The expected response is the complete listing below, restated exactly, with its pictures omitted.

Data shown ::
--*--
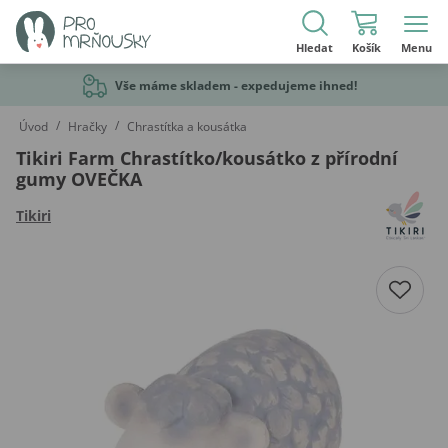
Hledat
Košík
Menu
Vše máme skladem - expedujeme ihned!
/
/
Úvod
Hračky
Chrastítka a kousátka
Tikiri Farm Chrastítko/kousátko z přírodní
gumy OVEČKA
Tikiri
--*--
Exercise output ::
Hledat
Košík
Menu
Vše máme skladem - expedujeme ihned!
/
/
Úvod
Hračky
Chrastítka a kousátka
Tikiri Farm Chrastítko/kousátko z přírodní
gumy OVEČKA
Tikiri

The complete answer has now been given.